Hard Questions, Easy Answers

As teachers, we spend a lot of time trying to explain why things are the way they are or were the way they were.  Sometimes we do a pretty good job; other times, we come up short, often because WE don’t even fully understand.  Just recently, a student picked up the latest book from the I Survived series and asked me out of the blue, “What is a Nazi, anyway?  A coworker walked in my classroom as I was stumbling over an explanation and as our eyes met, we both shrugged a little, as if to say, “How do you explain something so unthinkable?

Then there are those times when the students don’t even need to ask, or they answer each other’s questions before you even have the chance, because what makes no sense to you actually does make sense to them.   As grown-ups, we can’t help but over-analyze, over-think, and over-feel every situation.   We think we should know it all, be able to fix it, and what we can’t fix upsets us, so we don’t want to think about it at all.  With kids, it’s different.  They want to break apart every situation not because they think they can fix it but because they want to understand it.  They truly believe there must be a reasonable explanation for everything.

Twice in the past few days I’ve been struck and amazed by the perspective of my fourth graders.  Two separate situations, both of which would’ve left me speechless, never even required my assistance thanks to the wisdom of these ten-year-olds.  The first happened last Friday.  We were watching a video about Ruby Bridges, the first black child to attend an all-white school in the South in the early 1960s.  Each morning, as she walked into school, she faced protestors yelling and threatening her.  My students were mesmerized, wide-eyed and disgusted at the way this child was treated.  The actress in the movie asked her mother, “When will they stop?” and no sooner were the words out of her mouth than one of my boys said, “When the Lord gets in their hearts, they will!

He looked back toward me as soon as the words were out of his mouth, wondering if he’d crossed the line, I’m sure.  I just smiled knowingly and gave a little nod of agreement, which put a big grin on his face, and he turned back to the screen.  I wasn’t the only person in the room to agree with him; a few other students nodded or murmured a “yeah.”  It was a heartening scene to me, to put it mildly; one of those moments when I knew I was exactly where God wanted me to be. 

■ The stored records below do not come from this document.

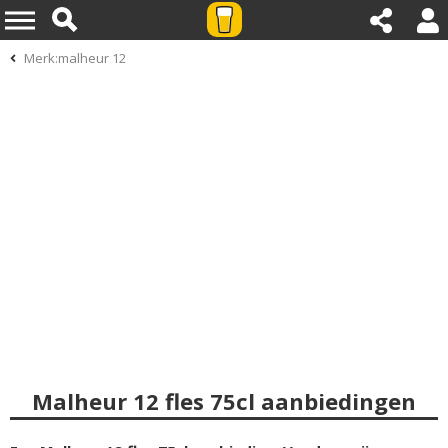
Merk:malheur 12
Malheur 12 fles 75cl aanbiedingen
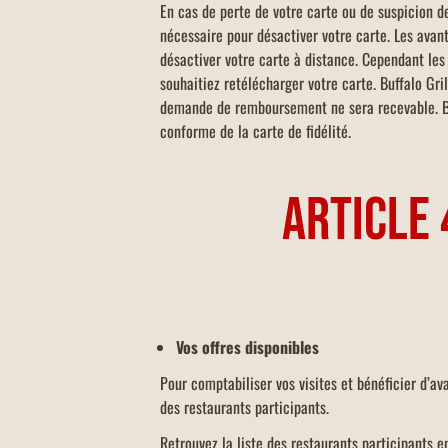
En cas de perte de votre carte ou de suspicion de
nécessaire pour désactiver votre carte. Les avan
désactiver votre carte à distance. Cependant les 
souhaitiez retélécharger votre carte. Buffalo Gri
demande de remboursement ne sera recevable. Buff
conforme de la carte de fidélité.
ARTICLE 
Vos offres disponibles
Pour comptabiliser vos visites et bénéficier d’av
des restaurants participants.
Retrouvez la liste des restaurants participants en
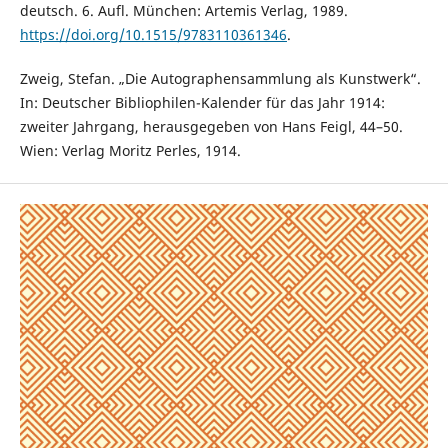
deutsch. 6. Aufl. München: Artemis Verlag, 1989.
https://doi.org/10.1515/9783110361346
.
Zweig, Stefan. „Die Autographensammlung als Kunstwerk“.
In: Deutscher Bibliophilen-Kalender für das Jahr 1914:
zweiter Jahrgang, herausgegeben von Hans Feigl, 44–50.
Wien: Verlag Moritz Perles, 1914.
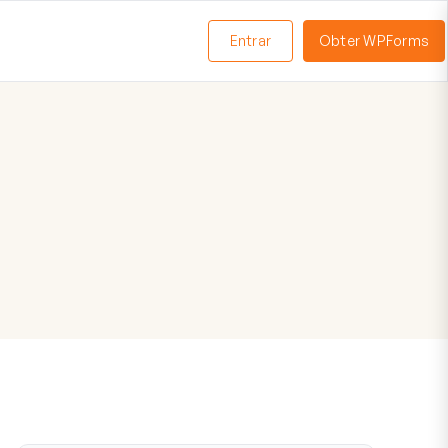
Entrar
Obter WPForms
ternar
enu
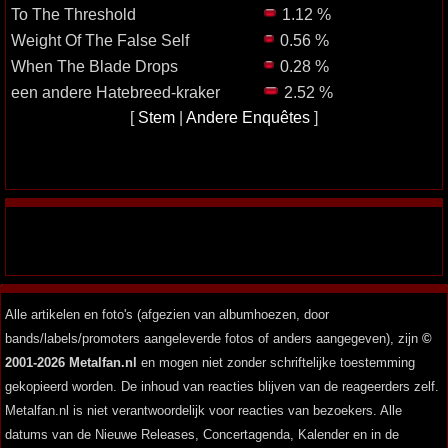
To The Threshold
1.12 %
Weight Of The False Self
0.56 %
When The Blade Drops
0.28 %
een andere Hatebreed-kraker
2.52 %
[
Stem
|
Andere Enquêtes
]
Alle artikelen en foto's (afgezien van albumhoezen, door
bands/labels/promoters aangeleverde fotos of anders aangegeven), zijn
©
2001-2026 Metalfan.nl
en mogen niet zonder schriftelijke toestemming
gekopieerd worden. De inhoud van reacties blijven van de reageerders zelf.
Metalfan.nl is niet verantwoordelijk voor reacties van bezoekers. Alle
datums van de Nieuwe Releases, Concertagenda, Kalender en in de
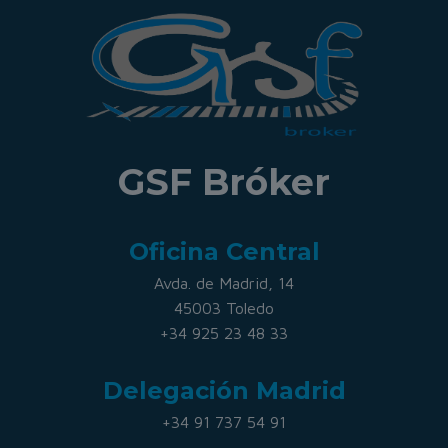
GSF Bróker
Oficina Central
Avda. de Madrid, 14
45003 Toledo
+34 925 23 48 33
Delegación Madrid
+34 91 737 54 91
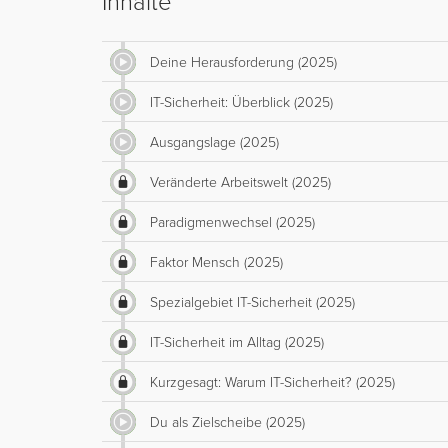
Inhalte
Deine Herausforderung (2025)
IT-Sicherheit: Überblick (2025)
Ausgangslage (2025)
Veränderte Arbeitswelt (2025)
Paradigmenwechsel (2025)
Faktor Mensch (2025)
Spezialgebiet IT-Sicherheit (2025)
IT-Sicherheit im Alltag (2025)
Kurzgesagt: Warum IT-Sicherheit? (2025)
Du als Zielscheibe (2025)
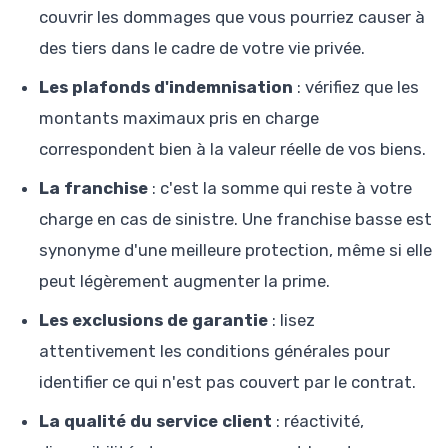
couvrir les dommages que vous pourriez causer à
des tiers dans le cadre de votre vie privée.
Les plafonds d'indemnisation
: vérifiez que les
montants maximaux pris en charge
correspondent bien à la valeur réelle de vos biens.
La franchise
: c'est la somme qui reste à votre
charge en cas de sinistre. Une franchise basse est
synonyme d'une meilleure protection, même si elle
peut légèrement augmenter la prime.
Les exclusions de garantie
: lisez
attentivement les conditions générales pour
identifier ce qui n'est pas couvert par le contrat.
La qualité du service client
: réactivité,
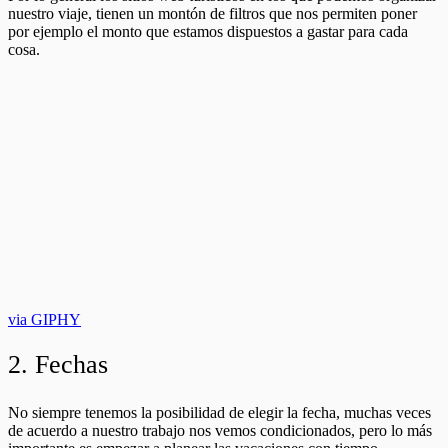
nuestro viaje, tienen un montón de filtros que nos permiten poner
por ejemplo el monto que estamos dispuestos a gastar para cada
cosa.
via GIPHY
2. Fechas
No siempre tenemos la posibilidad de elegir la fecha, muchas veces
de acuerdo a nuestro trabajo nos vemos condicionados, pero lo más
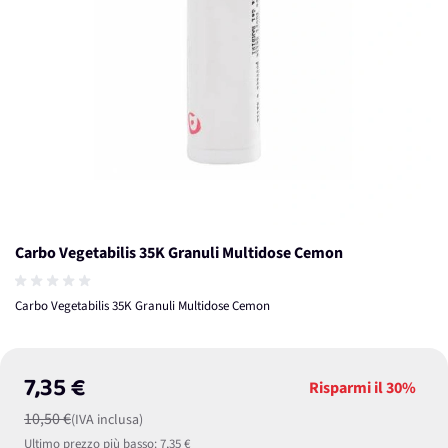
Carbo Vegetabilis 35K Granuli Multidose Cemon
Carbo Vegetabilis 35K Granuli Multidose Cemon
7,35 €
Risparmi il
30%
10,50 €
(IVA inclusa)
Ultimo prezzo più basso:
7,35 €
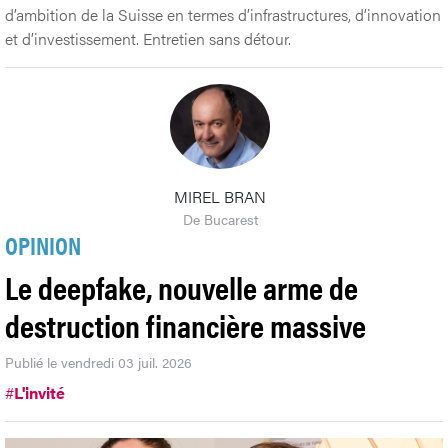
d’ambition de la Suisse en termes d’infrastructures, d’innovation
et d’investissement. Entretien sans détour.
MIREL BRAN
De Bucarest
OPINION
Le deepfake, nouvelle arme de
destruction financière massive
Publié le vendredi 03 juil. 2026
#
L'invité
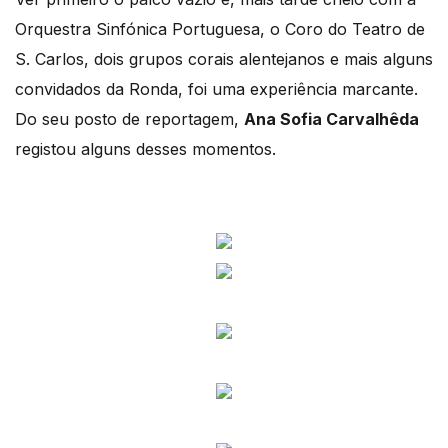
Orquestra Sinfónica Portuguesa, o Coro do Teatro de
S. Carlos, dois grupos corais alentejanos e mais alguns
convidados da Ronda, foi uma experiência marcante.
Do seu posto de reportagem,
Ana Sofia Carvalhêda
registou alguns desses momentos.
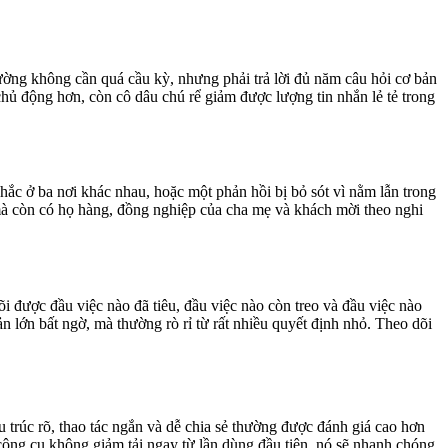
thường không cần quá cầu kỳ, nhưng phải trả lời đủ năm câu hỏi cơ bản
 chủ động hơn, còn cô dâu chú rể giảm được lượng tin nhắn lẻ tẻ trong
ắc ở ba nơi khác nhau, hoặc một phản hồi bị bỏ sót vì nằm lẫn trong
mà còn có họ hàng, đồng nghiệp của cha mẹ và khách mời theo nghi
õi được đầu việc nào đã tiêu, đầu việc nào còn treo và đầu việc nào
ản lớn bất ngờ, mà thường rò rỉ từ rất nhiều quyết định nhỏ. Theo dõi
u trúc rõ, thao tác ngắn và dễ chia sẻ thường được đánh giá cao hơn
công cụ không giảm tải ngay từ lần dùng đầu tiên, nó sẽ nhanh chóng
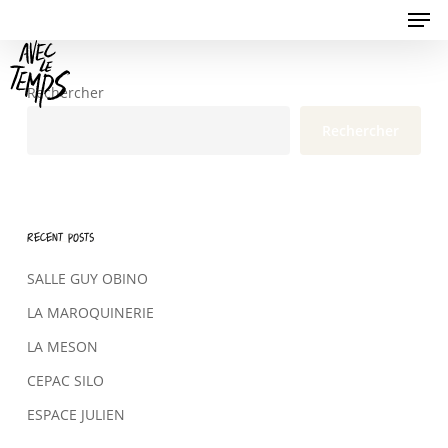
Men
Skip
to
Close
main
Menu
content
Rechercher
Rechercher
Recent Posts
SALLE GUY OBINO
LA MAROQUINERIE
LA MESON
CEPAC SILO
ESPACE JULIEN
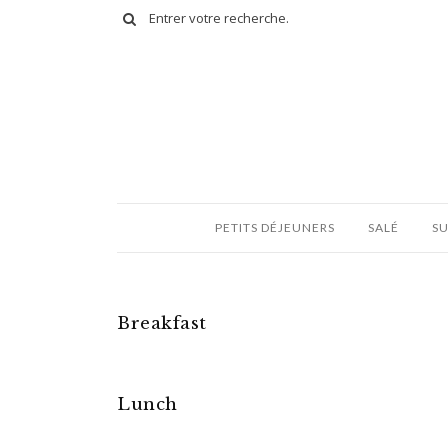
PETITS DÉJEUNERS
SALÉ
S
Breakfast
Lunch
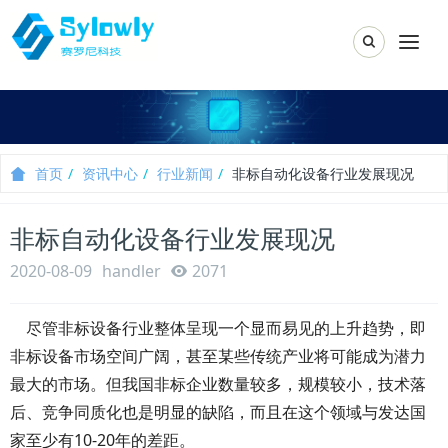
Toggle Sear
Togg
首页
资讯中心
行业新闻
非标自动化设备行业发展现况
非标自动化设备行业发展现况
2020-08-09
handler
2071
尽管非标设备行业整体呈现一个显而易见的上升趋势，即
非标设备市场空间广阔，甚至某些传统产业将可能成为潜力
最大的市场。但我国非标企业数量较多，规模较小，技术落
后、竞争同质化也是明显的缺陷，而且在这个领域与发达国
家至少有10-20年的差距。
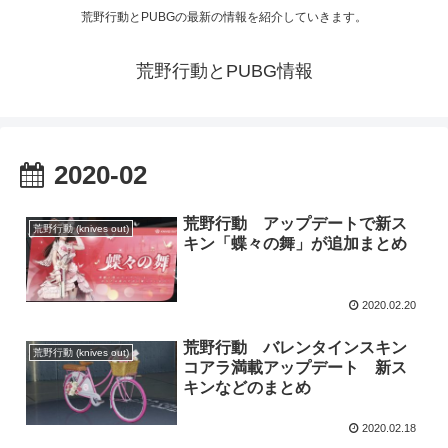
荒野行動とPUBGの最新の情報を紹介していきます。
荒野行動とPUBG情報
2020-02
荒野行動 アップデートで新ス
荒野行動 (knives out)
キン「蝶々の舞」が追加まとめ
2020.02.20
荒野行動 バレンタインスキン
荒野行動 (knives out)
コアラ満載アップデート 新ス
キンなどのまとめ
2020.02.18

It’s amazing to me how often God makes His presence known in a place where He is welcomed, privately even if not publicly.  This morning, the very next school day, our morning announcements had an addition: a moment of silence for a local middle school boy who passed away over the weekend after a long illness.  I knew my students would have questions and I answered them the best I could, again stumbling over words and ready to quickly move on to math, where I actually DO have the all the answers. 

As I turned to make the transition, one of my students who ALWAYS has one more thing to say, blurted out, “Mrs. Jones?” I impatiently said, “Yes?” still hoping to change the subject, as he stopped me dead in his tracks with his statement, “At least he’s in a better place now.  As I quietly nodded, put in my place for sure, the little girl beside him put the icing on the cake with simply two words to end his sentence: “…with Jesus.”  They both nodded, and I smiled, knowing WE were with Jesus too, in a different way, in that very moment, and pretty sure that He was smiling too.